Problem. Given an array of distinct integers, return all possible subsets (the power set). For [1,2,3]: [], [1], [2], [3], [1,2], [1,3], [2,3], [1,2,3] — 2ⁿ subsets in all.
Brute force — bitmask enumeration
Each of the 2ⁿ subsets corresponds to an n-bit mask; bit i set means element i is in. Loop masks 0..2ⁿ-1 and build each subset:
for (int mask = 0; mask < (1 << n); mask++) {
List<Integer> sub = new ArrayList<>();
for (int i = 0; i < n; i++)
if ((mask & (1 << i)) != 0) sub.add(nums[i]);
result.add(sub);
}Clean and O(2ⁿ · n), but it doesn't generalize to constraints (duplicates, sums) the way backtracking does.
Optimal — backtracking, record every node
Subsets differ from combinations in one way: every node of the tree is a valid answer, not just the leaves. So we record path on entry to every call (no size test), then extend it with each later element using a start index to avoid reuse and duplicate orderings.

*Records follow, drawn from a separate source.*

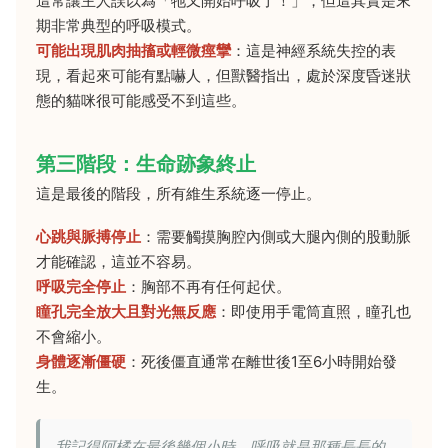
這常讓主人誤以為「牠又開始呼吸了！」，但這其實是末
期非常典型的呼吸模式。
可能出現肌肉抽搐或輕微痙攣
：這是神經系統失控的表
現，看起來可能有點嚇人，但獸醫指出，處於深度昏迷狀
態的貓咪很可能感受不到這些。
第三階段：生命跡象終止
這是最後的階段，所有維生系統逐一停止。
心跳與脈搏停止
：需要觸摸胸腔內側或大腿內側的股動脈
才能確認，這並不容易。
呼吸完全停止
：胸部不再有任何起伏。
瞳孔完全放大且對光無反應
：即使用手電筒直照，瞳孔也
不會縮小。
身體逐漸僵硬
：死後僵直通常在離世後1至6小時開始發
生。
我記得阿橘在最後幾個小時，呼吸就是那種長長的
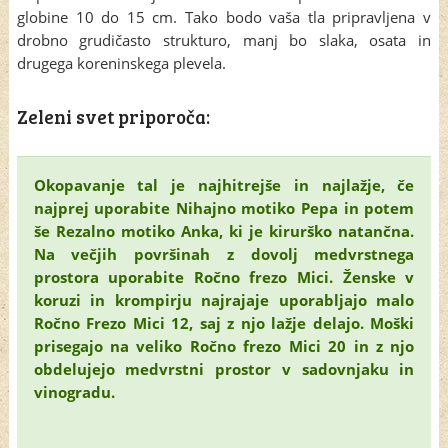
globine 10 do 15 cm. Tako bodo vaša tla pripravljena v
drobno grudičasto strukturo, manj bo slaka, osata in
drugega koreninskega plevela.
Zeleni svet priporoča:
Okopavanje tal je najhitrejše in najlažje, če
najprej uporabite Nihajno motiko Pepa in potem
še Rezalno motiko Anka, ki je kirurško natančna.
Na večjih površinah z dovolj medvrstnega
prostora uporabite Ročno frezo Mici. Ženske v
koruzi in krompirju najrajaje uporabljajo malo
Ročno Frezo Mici 12, saj z njo lažje delajo. Moški
prisegajo na veliko Ročno frezo Mici 20 in z njo
obdelujejo medvrstni prostor v sadovnjaku in
vinogradu.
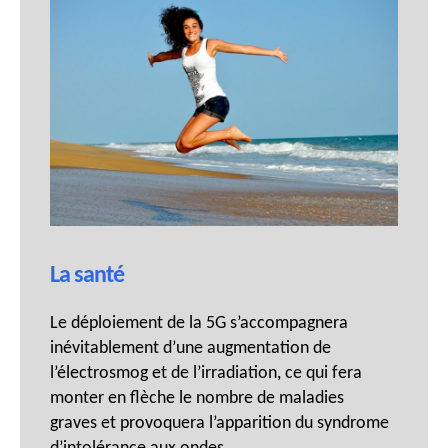
La santé
Le déploiement de la 5G s’accompagnera
inévitablement d’une augmentation de
l’électrosmog et de l’irradiation, ce qui fera
monter en flèche le nombre de maladies
graves et provoquera l’apparition du syndrome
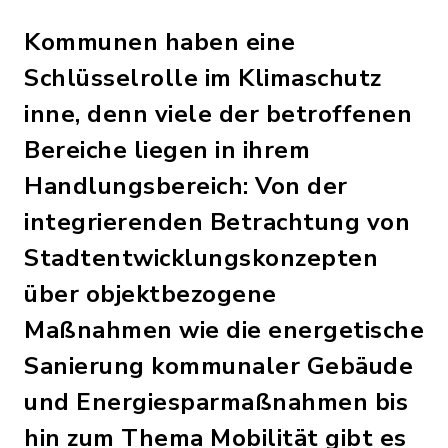
Kommunen haben eine
Schlüsselrolle im Klimaschutz
inne, denn viele der betroffenen
Bereiche liegen in ihrem
Handlungsbereich: Von der
integrierenden Betrachtung von
Stadtentwicklungskonzepten
über objektbezogene
Maßnahmen wie die energetische
Sanierung kommunaler Gebäude
und Energiesparmaßnahmen bis
hin zum Thema Mobilität gibt es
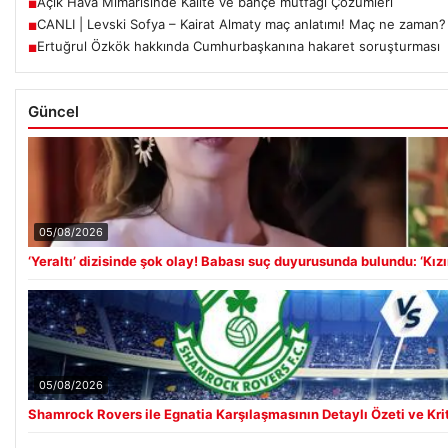
Açık Hava Mimarisinde Kalite ve bahçe mutfağı Çözümleri
■
CANLI | Levski Sofya – Kairat Almaty maç anlatımı! Maç ne zaman
■
Ertuğrul Özkök hakkında Cumhurbaşkanına hakaret soruşturması
■
Güncel
05/08/2026
‘Yeraltı’ dizisinde şok olay! Babası suç duyurusunda bulundu: ‘Kız
05/08/2026
Shamrock Rovers ile Egnatia Karşılaşmasının Detaylı Özeti ve Kri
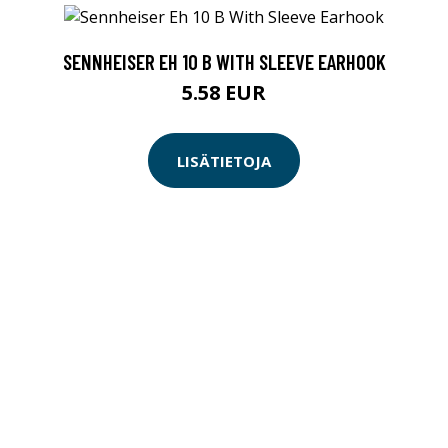
SENNHEISER EH 10 B WITH SLEEVE EARHOOK
5.58 EUR
LISÄTIETOJA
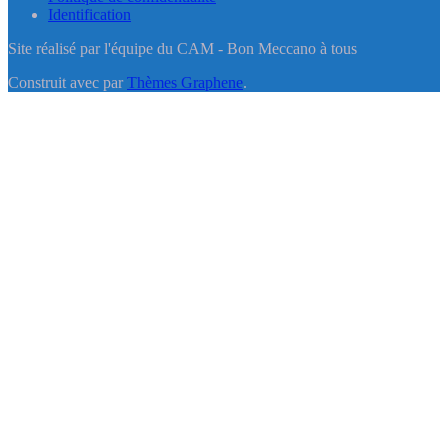
Identification
Site réalisé par l'équipe du CAM - Bon Meccano à tous
Construit avec
par
Thèmes Graphene
.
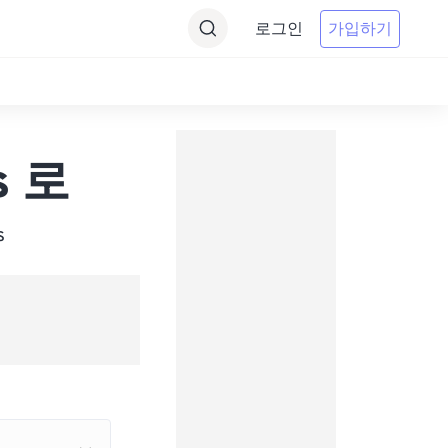
로그인
가입하기
s 로
s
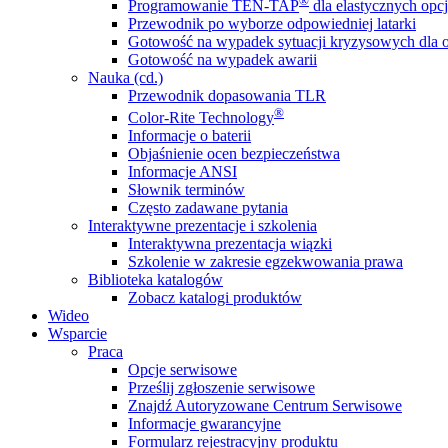
®
Programowanie TEN-TAP
dla elastycznych opcj
Przewodnik po wyborze odpowiedniej latarki
Gotowość na wypadek sytuacji kryzysowych dla o
Gotowość na wypadek awarii
Nauka (cd.)
Przewodnik dopasowania TLR
®
Color-Rite Technology
Informacje o baterii
Objaśnienie ocen bezpieczeństwa
Informacje ANSI
Słownik terminów
Często zadawane pytania
Interaktywne prezentacje i szkolenia
Interaktywna prezentacja wiązki
Szkolenie w zakresie egzekwowania prawa
Biblioteka katalogów
Zobacz katalogi produktów
Wideo
Wsparcie
Praca
Opcje serwisowe
Prześlij zgłoszenie serwisowe
Znajdź Autoryzowane Centrum Serwisowe
Informacje gwarancyjne
Formularz rejestracyjny produktu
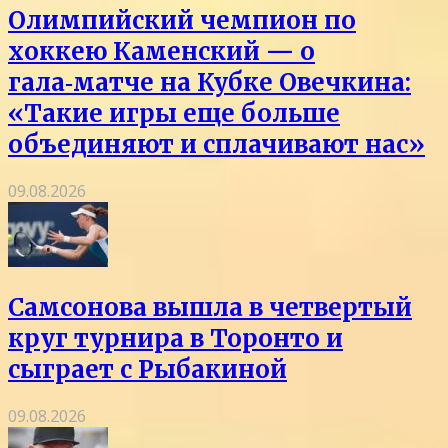
Олимпийский чемпион по
хоккею Каменский — о
гала‑матче на Кубке Овечкина:
«Такие игры еще больше
объединяют и сплачивают нас»
09.08.2026
Самсонова вышла в четвертый
круг турнира в Торонто и
сыграет с Рыбакиной
09.08.2026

List<List<Integer>> subsets(int[] nums) {
List<List<Integer>> result = new ArrayList<>();
backtrack(0, nums, new ArrayList<>(), result);
return result;
}
void backtrack(int start, int[] nums, List<Integer> path, List<List<Integer>> result) {
result.add(new ArrayList<>(path)); // every node is a subset
for (int i = start; i < nums.length; i++) {
path.add(nums[i]); // choose
backtrack(i + 1, nums, path, result); // explore from the next index
path.remove(path.size() - 1); // unchoose
}
}There is no explicit base case — the loop simply doesn't execute once start passes the end, so recursion stops naturally. The tree has 2ⁿ nodes and each copy is O(n), giving O(2ⁿ · n) time and O(n) space beyond the output.